El cine del que hablamos tiene, sin embargo, otro tipo de prioridades a la hora de entablar su propio diálogo con el público: el contacto con la realidad, la necesidad imperiosa de buscar e investigar nuevas formas de expresión, la voluntad firme de sintonizar con el zeitgeist que condiciona y define nuestra propia existencia en este atrabiliario mundo en el que nos ha tocado vivir?
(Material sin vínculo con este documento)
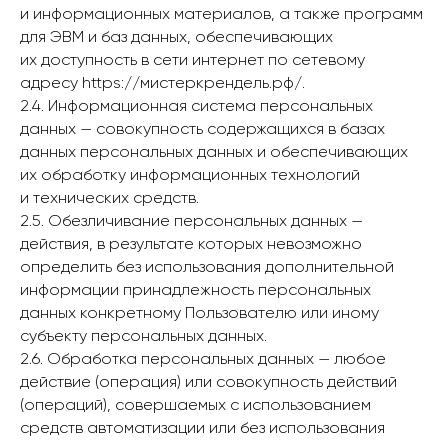
и информационных материалов, а также программ
для ЭВМ и баз данных, обеспечивающих
их доступность в сети интернет по сетевому
адресу https://мистеркрендель.рф/.
2.4. Информационная система персональных
данных — совокупность содержащихся в базах
данных персональных данных и обеспечивающих
их обработку информационных технологий
и технических средств.
2.5. Обезличивание персональных данных —
действия, в результате которых невозможно
определить без использования дополнительной
информации принадлежность персональных
данных конкретному Пользователю или иному
субъекту персональных данных.
2.6. Обработка персональных данных — любое
действие (операция) или совокупность действий
(операций), совершаемых с использованием
средств автоматизации или без использования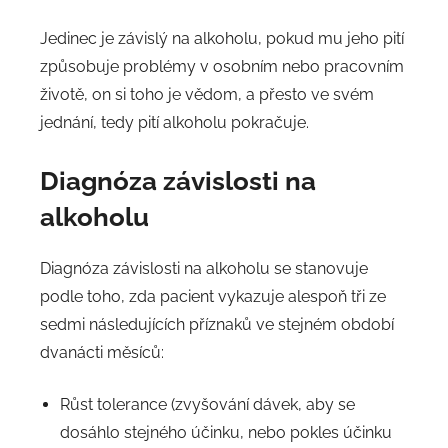
Jedinec je závislý na alkoholu, pokud mu jeho pití
způsobuje problémy v osobním nebo pracovním
životě, on si toho je vědom, a přesto ve svém
jednání, tedy pití alkoholu pokračuje.
Diagnóza závislosti na
alkoholu
Diagnóza závislosti na alkoholu se stanovuje
podle toho, zda pacient vykazuje alespoň tři ze
sedmi následujících příznaků ve stejném období
dvanácti měsíců:
Růst tolerance (zvyšování dávek, aby se
dosáhlo stejného účinku, nebo pokles účinku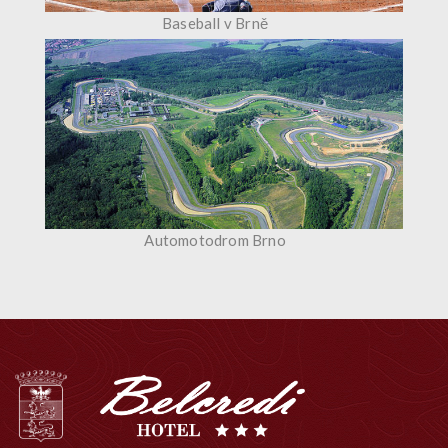
Baseball v Brně
Automotodrom Brno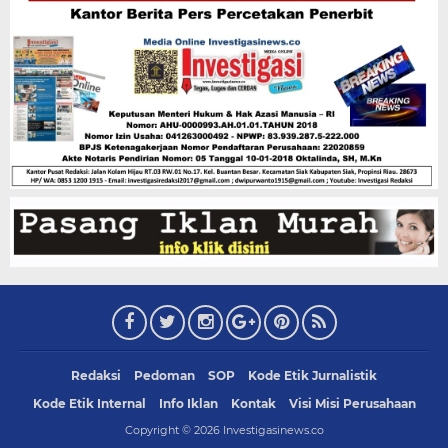
Redaksi
Pedoman
SOP
Kode Etik Jurnalistik
Kode Etik Internal
Info Iklan
Kontak
Visi Misi Perusahaan
Copyright ©
2026
Investigasinews.co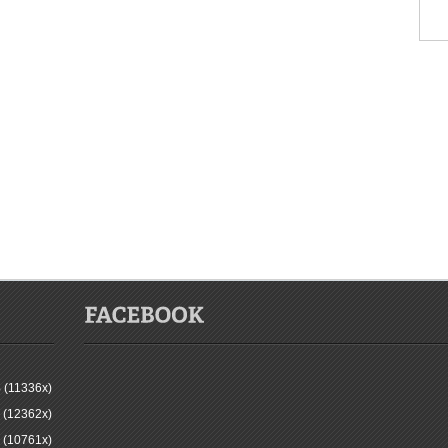
 (11336x)
 (12362x)
 (10761x)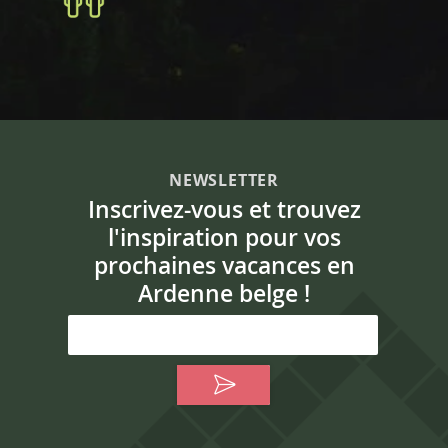
NEWSLETTER
Inscrivez-vous et trouvez
l'inspiration pour vos
prochaines vacances en
Ardenne belge !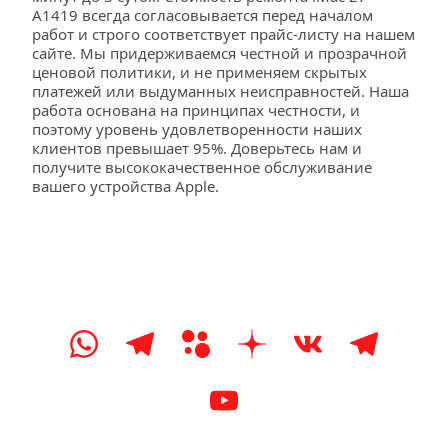
A1419 всегда согласовывается перед началом 
работ и строго соответствует прайс-листу на нашем 
сайте. Мы придерживаемся честной и прозрачной 
ценовой политики, и не применяем скрытых 
платежей или выдуманных неисправностей. Наша 
работа основана на принципах честности, и 
поэтому уровень удовлетворенности наших 
клиентов превышает 95%. Доверьтесь нам и 
получите высококачественное обслуживание 
вашего устройства Apple.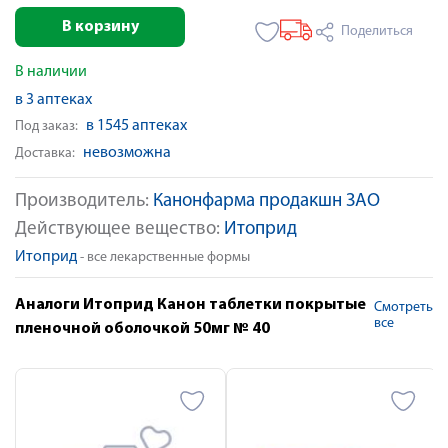
В корзину
Поделиться
В наличии
в 3 аптеках
в 1545 аптеках
Под заказ:
невозможна
Доставка:
Производитель:
Канонфарма продакшн ЗАО
Действующее вещество:
Итоприд
Итоприд
- все лекарственные формы
Аналоги Итоприд Канон таблетки покрытые
Смотреть
все
пленочной оболочкой 50мг № 40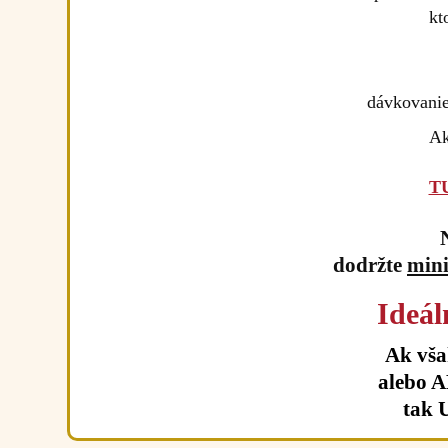
kt
dávkovanie 
Ak
T
dodržte
mini
Ideál
Ak vša
alebo A
tak 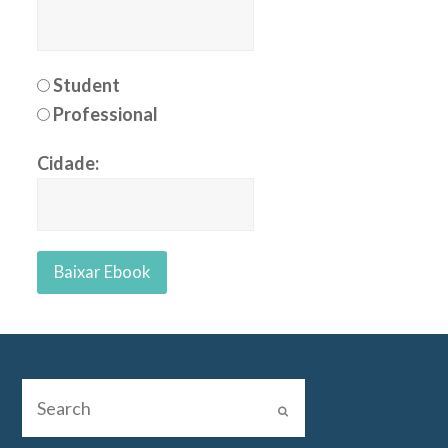
Student
Professional
Cidade: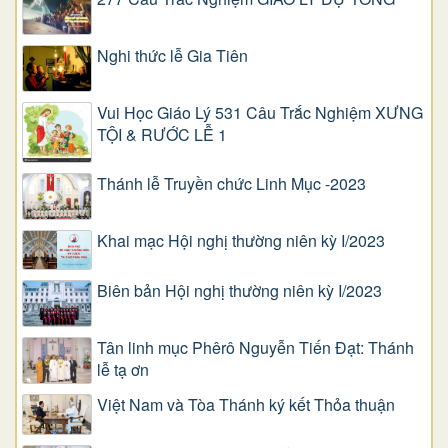
Nghi thức lễ Gia Tiên
Vui Học Giáo Lý 531 Câu Trắc Nghiệm XƯNG
TỘI & RƯỚC LỄ 1
Thánh lễ Truyền chức Linh Mục -2023
Khai mạc Hội nghị thường niên kỳ I/2023
Biên bản Hội nghị thường niên kỳ I/2023
Tân linh mục Phêrô Nguyễn Tiến Đạt: Thánh
lễ tạ ơn
Việt Nam và Tòa Thánh ký kết Thỏa thuận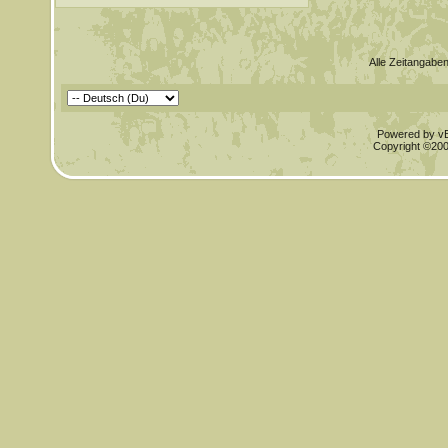
Alle Zeitangaben
Powered by vBu
Copyright ©2000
Por eso, cuando surgen iniciativas empresariales del calado de los multicines Monopol -de cuya apertura se cumplirán muy pronto veinte años-, como el de algunos locales homólogos en otras poblaciones españolas que intentan paliar este preocupante déficit de cine de arte orquestando una programación alternativa, nos asalta la sensación de que, efectivamente, no todo está perdido para nuestra sufrida cinefilia, que espacios tan necesarios para cubrir las necesidades culturales de nuestros ciudadanos sobrevivan a las inclementes embestidas de la crisis y, sobre todo, a los devastadores efectos que la adictiva pasión por el universo insomne de los videojuegos y por otros quehaceres lúdicos propios de nuestro tiempo están provocando en los hábitos de consumo de nuestra sociedad es motivo para seguir conservando, con reservas, claro está, cierto optimismo ante un futuro que podría situarnos ante ese escenario cultural, tan anhelado por muchos, en el que podamos transitar, con holgura y libertad, por los derroteros que nos traza la modernidad.